Last week, the miner did not receive enough support from its super senior bridge bondholders to access requested funds in an escrow account to improve its liquidity.

As a result, the board decided to halt operations and continue discussions with financial and industrial investors to find a long-term financing solution that will enable Northland to restart production.

Northland’s share price has tumbled following the news and traded as low as NKr0.42 ($0.06) per share in early morning trading on the Oslo Bourse on Tuesday – a fall of 48.45% day-on-day and of 89.73% since the start of the year.

“Given the extremely challenging market climate, the board's decision to halt operations is at this stage the only way forward to avoid bankruptcy and the resulting value destruction, even though it still means that many skilled and committed employees will have to leave,” ceo Johan Balck said.

Northland declined requests for further comment at the time of publication.

Tata Steel and ArcelorMittal accounted for all Northland's concentrate sales in the second quarter of this year. The steelmakers were not available for comment at the time of publication.

Employees, suppliers
Most of the company’s 300 or so employees will receive notice of termination, and discussions with relevant labour unions have been initiated, Northland said.

It laid off 61 employees at its Swedish and Finnish subsidiaries in July after starting a formal reorganisation process.   

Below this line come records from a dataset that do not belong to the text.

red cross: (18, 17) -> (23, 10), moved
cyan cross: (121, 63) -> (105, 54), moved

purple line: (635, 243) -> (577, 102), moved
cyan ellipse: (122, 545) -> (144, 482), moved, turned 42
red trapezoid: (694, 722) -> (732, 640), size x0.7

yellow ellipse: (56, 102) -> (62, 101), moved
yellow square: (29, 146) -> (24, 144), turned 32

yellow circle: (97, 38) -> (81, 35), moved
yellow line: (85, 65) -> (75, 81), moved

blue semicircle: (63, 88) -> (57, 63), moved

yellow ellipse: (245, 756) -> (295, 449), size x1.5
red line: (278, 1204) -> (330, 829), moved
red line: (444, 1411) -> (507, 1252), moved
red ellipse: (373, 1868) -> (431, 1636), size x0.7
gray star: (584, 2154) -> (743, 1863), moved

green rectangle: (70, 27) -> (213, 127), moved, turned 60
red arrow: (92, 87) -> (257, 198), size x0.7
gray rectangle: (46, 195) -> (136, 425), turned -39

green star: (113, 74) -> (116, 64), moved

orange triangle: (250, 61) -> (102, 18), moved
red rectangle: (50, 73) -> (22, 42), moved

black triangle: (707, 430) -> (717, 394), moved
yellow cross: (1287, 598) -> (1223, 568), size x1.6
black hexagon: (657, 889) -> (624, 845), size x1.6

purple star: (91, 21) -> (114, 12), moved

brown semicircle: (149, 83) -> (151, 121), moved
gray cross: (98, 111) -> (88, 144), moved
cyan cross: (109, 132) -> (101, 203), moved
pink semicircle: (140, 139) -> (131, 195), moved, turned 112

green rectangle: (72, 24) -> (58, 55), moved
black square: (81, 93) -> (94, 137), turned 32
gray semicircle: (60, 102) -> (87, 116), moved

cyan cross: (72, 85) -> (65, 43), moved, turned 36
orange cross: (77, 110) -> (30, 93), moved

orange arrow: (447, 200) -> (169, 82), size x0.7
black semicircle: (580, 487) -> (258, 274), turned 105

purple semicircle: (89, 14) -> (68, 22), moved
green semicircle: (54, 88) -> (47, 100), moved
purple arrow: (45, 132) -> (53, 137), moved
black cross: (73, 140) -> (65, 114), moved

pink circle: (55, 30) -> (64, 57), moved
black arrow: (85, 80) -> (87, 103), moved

The reorganisation followed Northland’s late-June announcement that it had halted payments to its creditors and suppliers and changed its operational strategy after it failed to secure the $200 million needed for long-term funding.   

The iron ore producer has also stopped all future deliveries from suppliers given the constrained liquidity, it added on Tuesday.

Nordic civil engineering company Peab will start “a dialogue with Northland to clarify how this will affect the agreement between the parties relating to the transportation of iron ore concentrate by truck”, Peab president and ceo Jesper Göransson said on Tuesday.

Northland owes Peab SKr260 million ($36 million) following the miner’s painful, but completed, reconstruction in 2013 that was prompted by a $425 million funding shortfall.  

The beleaguered Swedish miner started concentrate production at its Kaunisvaara project in northern Sweden at the end of 2012, and reached 442,000 tonnes of output in the second quarter of 2014.